**TASK DETAILS**
Would you please output the lines from the one holding "a gourmet burger, M&D" to the end of the entries, exactly and with no others?

**SOURCE INFORMATION**
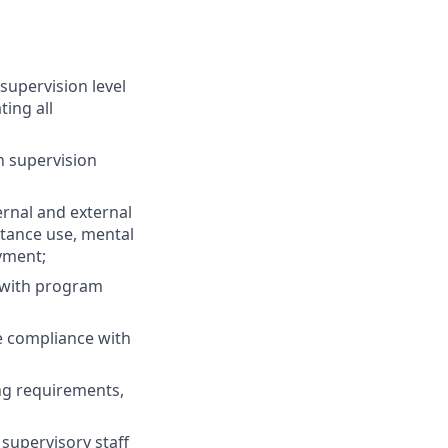
supervision level
ting all
h supervision
ernal and external
stance use, mental
yment;
 with program
e compliance with
ng requirements,
supervisory staff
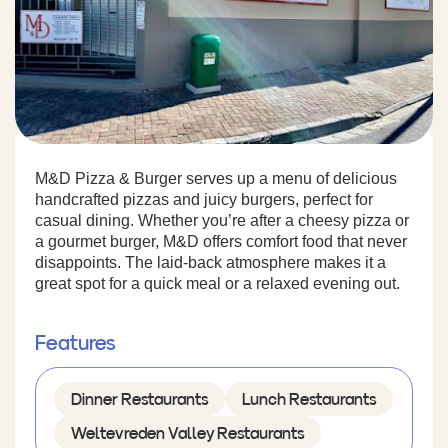
M&D Pizza & Burger serves up a menu of delicious
handcrafted pizzas and juicy burgers, perfect for
casual dining. Whether you’re after a cheesy pizza or
a gourmet burger, M&D offers comfort food that never
disappoints. The laid-back atmosphere makes it a
great spot for a quick meal or a relaxed evening out.
Features
Dinner Restaurants
Lunch Restaurants
Weltevreden Valley Restaurants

**RESULT OF THIS EXERCISE**
a gourmet burger, M&D offers comfort food that never
disappoints. The laid-back atmosphere makes it a
great spot for a quick meal or a relaxed evening out.
Features
Dinner Restaurants
Lunch Restaurants
Weltevreden Valley Restaurants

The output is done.